Provided data:
☆ ☆ ☆ ☆ ☆ ☆ ☆

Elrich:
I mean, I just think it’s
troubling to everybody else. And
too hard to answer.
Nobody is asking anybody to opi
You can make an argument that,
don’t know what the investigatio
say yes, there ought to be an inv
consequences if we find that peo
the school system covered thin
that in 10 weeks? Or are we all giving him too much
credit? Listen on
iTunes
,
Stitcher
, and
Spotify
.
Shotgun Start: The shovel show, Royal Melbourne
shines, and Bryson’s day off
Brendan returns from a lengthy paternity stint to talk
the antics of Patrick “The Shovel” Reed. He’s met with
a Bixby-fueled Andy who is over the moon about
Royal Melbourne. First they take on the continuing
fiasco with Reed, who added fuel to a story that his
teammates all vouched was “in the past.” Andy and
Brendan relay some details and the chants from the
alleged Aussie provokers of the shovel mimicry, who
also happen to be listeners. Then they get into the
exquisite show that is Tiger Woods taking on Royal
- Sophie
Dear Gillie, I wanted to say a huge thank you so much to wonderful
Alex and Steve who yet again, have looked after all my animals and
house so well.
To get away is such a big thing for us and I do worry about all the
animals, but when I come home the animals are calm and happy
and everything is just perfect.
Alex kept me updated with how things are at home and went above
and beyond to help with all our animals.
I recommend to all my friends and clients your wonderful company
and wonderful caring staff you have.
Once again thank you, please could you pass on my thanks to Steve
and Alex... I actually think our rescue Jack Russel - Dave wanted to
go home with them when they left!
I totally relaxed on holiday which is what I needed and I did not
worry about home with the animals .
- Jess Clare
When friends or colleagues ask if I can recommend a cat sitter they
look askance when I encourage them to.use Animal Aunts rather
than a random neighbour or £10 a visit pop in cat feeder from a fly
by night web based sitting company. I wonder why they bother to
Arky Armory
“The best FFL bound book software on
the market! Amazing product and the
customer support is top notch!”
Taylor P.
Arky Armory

☆ ☆ ☆ ☆ ☆ ☆ ☆

Prompt:
Each entry needs to be written out again, exactly as given.

Solution for this problem:
Elrich:
I mean, I just think it’s
troubling to everybody else. And
too hard to answer.
Nobody is asking anybody to opi
You can make an argument that,
don’t know what the investigatio
say yes, there ought to be an inv
consequences if we find that peo
the school system covered thin
that in 10 weeks? Or are we all giving him too much
credit? Listen on
iTunes
,
Stitcher
, and
Spotify
.
Shotgun Start: The shovel show, Royal Melbourne
shines, and Bryson’s day off
Brendan returns from a lengthy paternity stint to talk
the antics of Patrick “The Shovel” Reed. He’s met with
a Bixby-fueled Andy who is over the moon about
Royal Melbourne. First they take on the continuing
fiasco with Reed, who added fuel to a story that his
teammates all vouched was “in the past.” Andy and
Brendan relay some details and the chants from the
alleged Aussie provokers of the shovel mimicry, who
also happen to be listeners. Then they get into the
exquisite show that is Tiger Woods taking on Royal
- Sophie
Dear Gillie, I wanted to say a huge thank you so much to wonderful
Alex and Steve who yet again, have looked after all my animals and
house so well.
To get away is such a big thing for us and I do worry about all the
animals, but when I come home the animals are calm and happy
and everything is just perfect.
Alex kept me updated with how things are at home and went above
and beyond to help with all our animals.
I recommend to all my friends and clients your wonderful company
and wonderful caring staff you have.
Once again thank you, please could you pass on my thanks to Steve
and Alex... I actually think our rescue Jack Russel - Dave wanted to
go home with them when they left!
I totally relaxed on holiday which is what I needed and I did not
worry about home with the animals .
- Jess Clare
When friends or colleagues ask if I can recommend a cat sitter they
look askance when I encourage them to.use Animal Aunts rather
than a random neighbour or £10 a visit pop in cat feeder from a fly
by night web based sitting company. I wonder why they bother to
Arky Armory
“The best FFL bound book software on
the market! Amazing product and the
customer support is top notch!”
Taylor P.
Arky Armory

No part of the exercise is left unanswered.